When I was a child, growing up (after a fashion) in South Coast seaside towns, you could still see Punch and Judy shows on the beach. A narrow red-and-white striped tent, about six feet high but with a footprint of only about two or three feet square, was occupied by The Punch and Judy man, whom one never saw: he showed glove puppets through a small proscenium opening near the top of the tent, and did the voices with a sort of miniature kazoo in his mouth.
The standard story, subject to various additions and lots of business, had four characters: Mr Punch, with his characteristic hunched back and a downward-hooked nose that almost met his upward-hooked chin. Mrs Punch whose name was Judy, then there was their baby, and towards the end a policeman. Judy would say that she was going out shopping, and Mr Punch should look after the baby. After Judy had gone, the baby would start bawling and Punch would try various things to calm it, finally, in rage, battering it to death.
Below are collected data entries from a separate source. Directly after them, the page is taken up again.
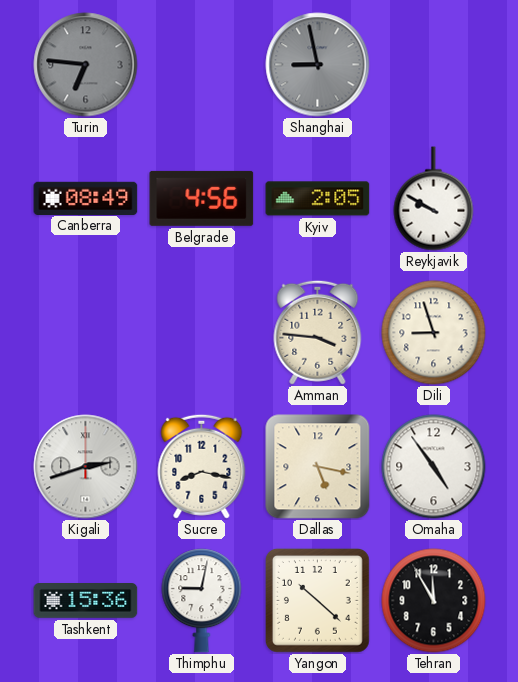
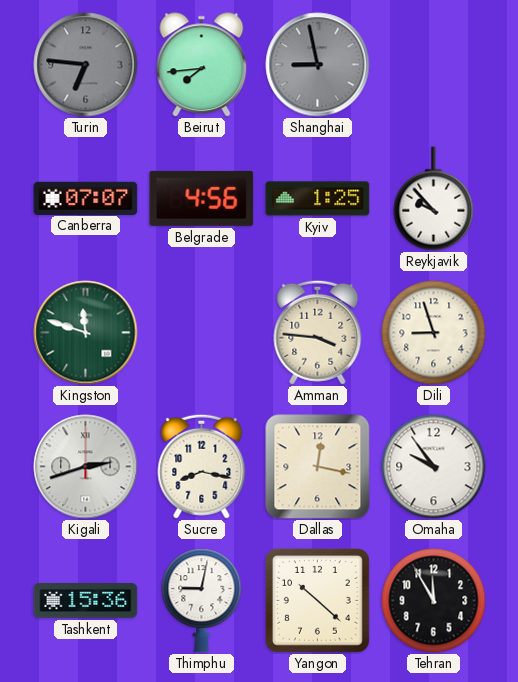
Beirut: none -> 7:44
Canberra: 08:49 -> 07:07
Kyiv: 2:05 -> 1:25
Reykjavik: 9:50 -> 9:53
Kingston: none -> 11:48
Dallas: 5:17 -> 12:17
Omaha: 4:54 -> 9:54
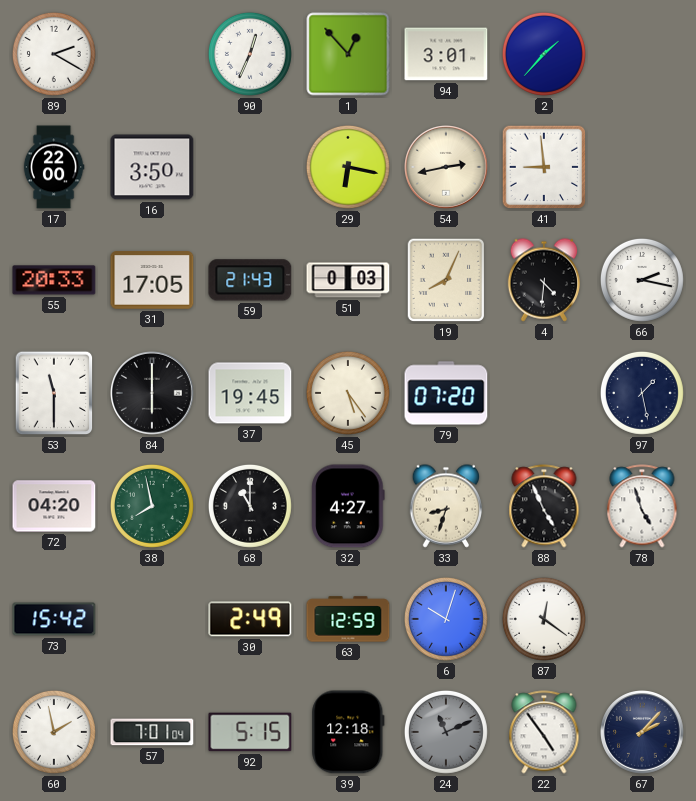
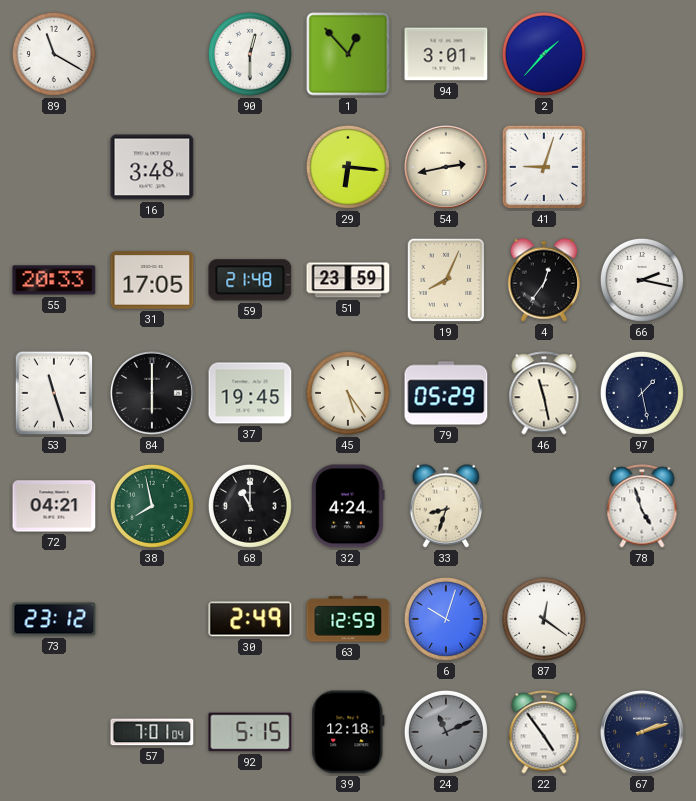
89: 2:20 -> 11:20
90: 12:34 -> 12:30
17: 22:00 -> none
16: 3:50 -> 3:48
29: 6:17 -> 6:16
41: 8:59 -> 9:03
59: 21:43 -> 21:48
51: 0:03 -> 23:59
4: 4:31 -> 12:36
53: 11:30 -> 11:27
79: 07:20 -> 05:29
46: none -> 11:28
72: 04:20 -> 04:21
32: 4:27 -> 4:24
88: 4:56 -> none
73: 15:42 -> 23:12
60: 1:58 -> none
67: 2:07 -> 2:12
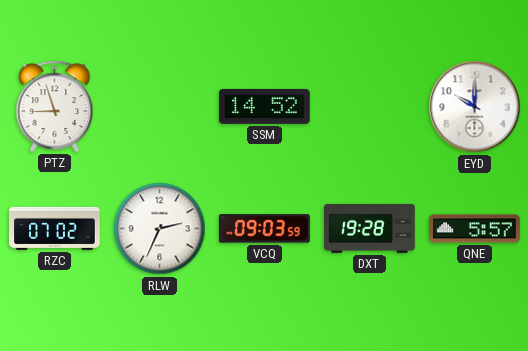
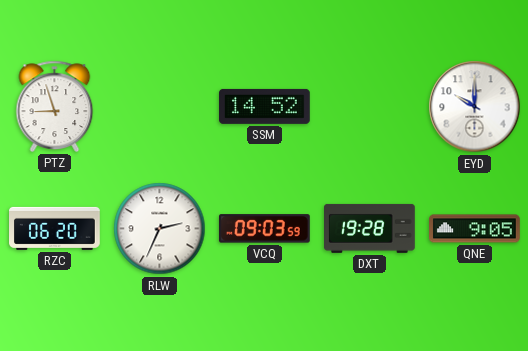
RZC: 07:02 -> 06:20
QNE: 5:57 -> 9:05
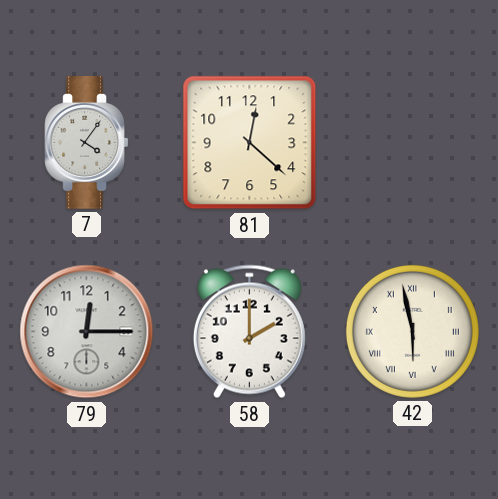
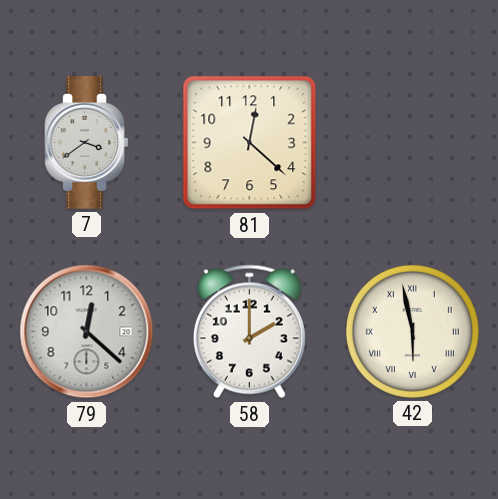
7: 4:06 -> 3:39
79: 12:15 -> 12:22
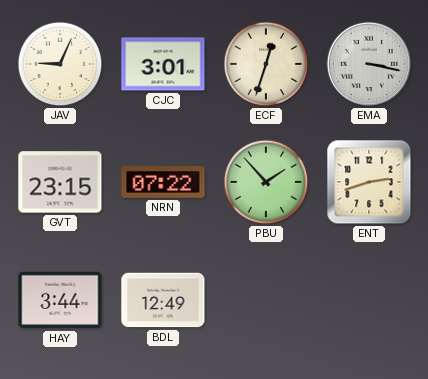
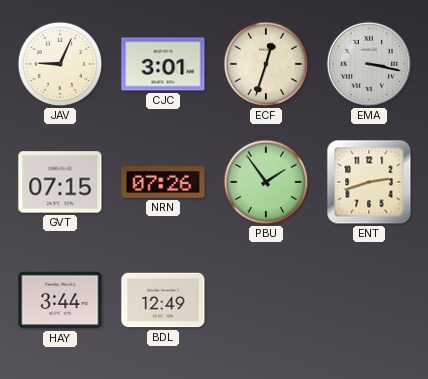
GVT: 23:15 -> 07:15
NRN: 07:22 -> 07:26
PBU: 1:53 -> 1:54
Judy then came home and made a tedious fuss about the murder of their baby, so Mr Punch battered her to death too; he always had a big stick. Enter the policeman, carrying a gallows, and explaining to Mr Punch that he must be hanged for his crimes; would he please put his head through this noose? Mr Punch says that he can’t quite see where he has to put his head, would the policeman please demonstrate? So the policeman does, whereupon Mr Punch pulls the noose tight, hanging the policeman, and ends the show with his catch-phrase ‘That’s the way to do it!’
We children loved it, roaring our approval at each violent death and ‘That’s the way to do it!’ One can sort of see why the show is never seen these days. Shame.